Is there a new Cold War developing between China and the United States? That’s a question hovering over President Hu Jintao and his entourage as they come to Washington to discuss military, trade, and financial flash points with the Obama administration.
President Hu told the Wall Street Journal that “we should abandon the zero-sum Cold War mentality.” But is he to be believed?
Everyone agrees that this is a new, muscular, and more aggressive China. The more the Chinese strengthen economically, the more rambunctious they become with their foreign policy. Americans are increasingly irritated by this arrogance.
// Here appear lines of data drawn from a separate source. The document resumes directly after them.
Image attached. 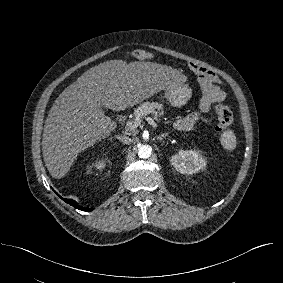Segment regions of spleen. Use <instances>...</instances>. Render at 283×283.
Returning a JSON list of instances; mask_svg holds the SVG:
<instances>
[{
  "instance_id": "obj_1",
  "label": "spleen",
  "mask_w": 283,
  "mask_h": 283,
  "mask_svg": "<svg viewBox=\"0 0 283 283\" xmlns=\"http://www.w3.org/2000/svg\"><path fill=\"white\" fill-rule=\"evenodd\" d=\"M221 145L227 151H232L236 148V136L233 130L224 131L220 138Z\"/></svg>"
}]
</instances>
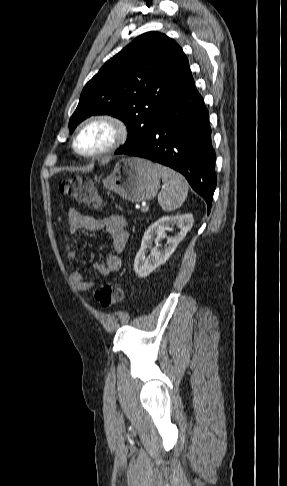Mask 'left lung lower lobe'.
<instances>
[{"label":"left lung lower lobe","mask_w":287,"mask_h":486,"mask_svg":"<svg viewBox=\"0 0 287 486\" xmlns=\"http://www.w3.org/2000/svg\"><path fill=\"white\" fill-rule=\"evenodd\" d=\"M120 154L146 158L179 171L205 199L210 211L216 188L215 152L209 113L193 78L169 102L144 142Z\"/></svg>","instance_id":"1"}]
</instances>
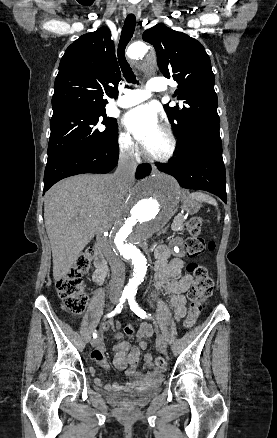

Just last week — and just as the Pentagon plans to cut back on the modernized F-22 stealth fighter — China insulted Defense Secretary Robert Gates by test-flying its own J-20 stealth bomber during his visit. Admiral Mike Mullen, head of the Joint Chiefs of Staff, wondered out loud why China is boosting its high-tech weaponry. He said, “Many of these capabilities seem to be focused very specifically on the United States.”
Surely the J-20 flight was a snub to Washington. Surely China’s whole military buildup is aimed directly at us. And surely China is of no particular help when it comes to the nuclear operations of North Korea and Iran.
Then, of course, are the numerous trade violations being committed by China. Commerce Secretary Gary Locke wants a level playing field on trade. As a strong free-trader myself, I recognize the many benefits free and open trade offers both China and the United States. But like many others, my free-trade patience with China is wearing thin.
They’re stealing our technology, violating all sorts of patent-protection laws, hacking into Google, and infringing on intellectual-property rights. In fact, 80 percent of Chinese software is reportedly pirated from American companies.
A new Chinese requirement for joint ventures with the U.S. — where China gets 51 percent, and our companies only 49 percent — looks like another attempt to snake our technology. Chinese local-content prescriptions prevent our firms from doing business with China’s state and local governments. The China curb on rare-earth materials, important both for U.S. technology and defense security, is yet another free-trade violation.